[Items from a dataset]

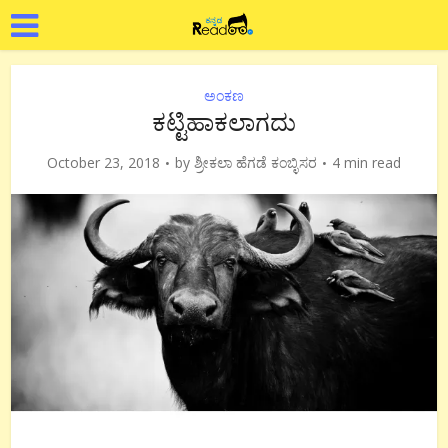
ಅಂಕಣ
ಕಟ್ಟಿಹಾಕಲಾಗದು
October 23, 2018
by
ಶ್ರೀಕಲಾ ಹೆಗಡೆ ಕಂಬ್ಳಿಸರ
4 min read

...

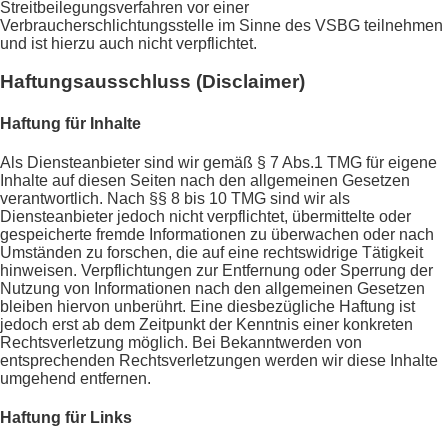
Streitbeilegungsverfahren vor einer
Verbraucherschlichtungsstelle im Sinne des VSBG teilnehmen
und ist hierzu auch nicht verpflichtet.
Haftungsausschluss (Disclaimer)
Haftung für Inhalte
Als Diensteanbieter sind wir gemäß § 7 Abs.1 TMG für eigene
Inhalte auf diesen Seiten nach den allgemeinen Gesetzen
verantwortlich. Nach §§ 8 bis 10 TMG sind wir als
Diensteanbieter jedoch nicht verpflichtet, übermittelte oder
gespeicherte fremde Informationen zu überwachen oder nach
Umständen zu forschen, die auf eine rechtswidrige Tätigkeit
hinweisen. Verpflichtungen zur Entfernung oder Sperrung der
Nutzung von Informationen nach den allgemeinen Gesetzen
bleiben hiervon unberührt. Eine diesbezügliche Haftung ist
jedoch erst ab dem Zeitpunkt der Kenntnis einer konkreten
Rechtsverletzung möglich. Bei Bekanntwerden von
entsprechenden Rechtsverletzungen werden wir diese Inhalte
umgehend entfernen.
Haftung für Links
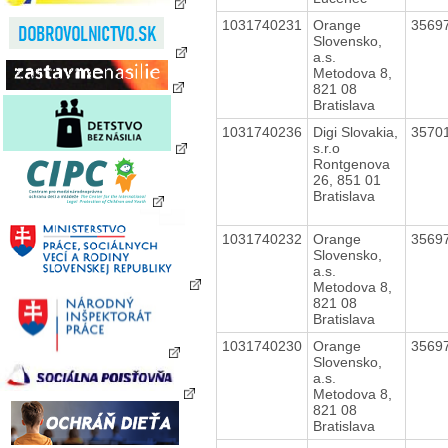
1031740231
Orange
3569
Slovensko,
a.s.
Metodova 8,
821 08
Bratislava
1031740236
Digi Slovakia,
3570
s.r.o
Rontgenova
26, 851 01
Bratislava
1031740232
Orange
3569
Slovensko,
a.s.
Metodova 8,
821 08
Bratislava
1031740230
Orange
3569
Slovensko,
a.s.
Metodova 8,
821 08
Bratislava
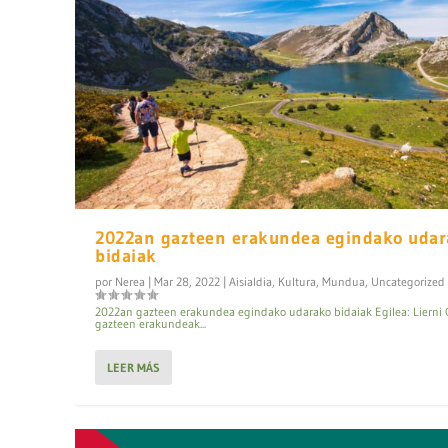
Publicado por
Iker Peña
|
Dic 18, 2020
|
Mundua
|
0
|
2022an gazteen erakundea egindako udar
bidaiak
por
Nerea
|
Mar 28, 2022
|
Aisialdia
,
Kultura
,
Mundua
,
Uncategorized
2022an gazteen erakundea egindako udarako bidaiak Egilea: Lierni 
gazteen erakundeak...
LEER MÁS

* * *

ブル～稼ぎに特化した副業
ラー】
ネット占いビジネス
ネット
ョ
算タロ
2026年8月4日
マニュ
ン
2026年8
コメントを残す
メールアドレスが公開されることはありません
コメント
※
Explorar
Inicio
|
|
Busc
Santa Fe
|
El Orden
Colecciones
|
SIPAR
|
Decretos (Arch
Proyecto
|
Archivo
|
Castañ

### Your task:
Copy the lines that hold the word "sind". Take them from the records above.

### Answer for this exercise:
Als Diensteanbieter sind wir gemäß § 7 Abs.1 TMG für eigene
verantwortlich. Nach §§ 8 bis 10 TMG sind wir als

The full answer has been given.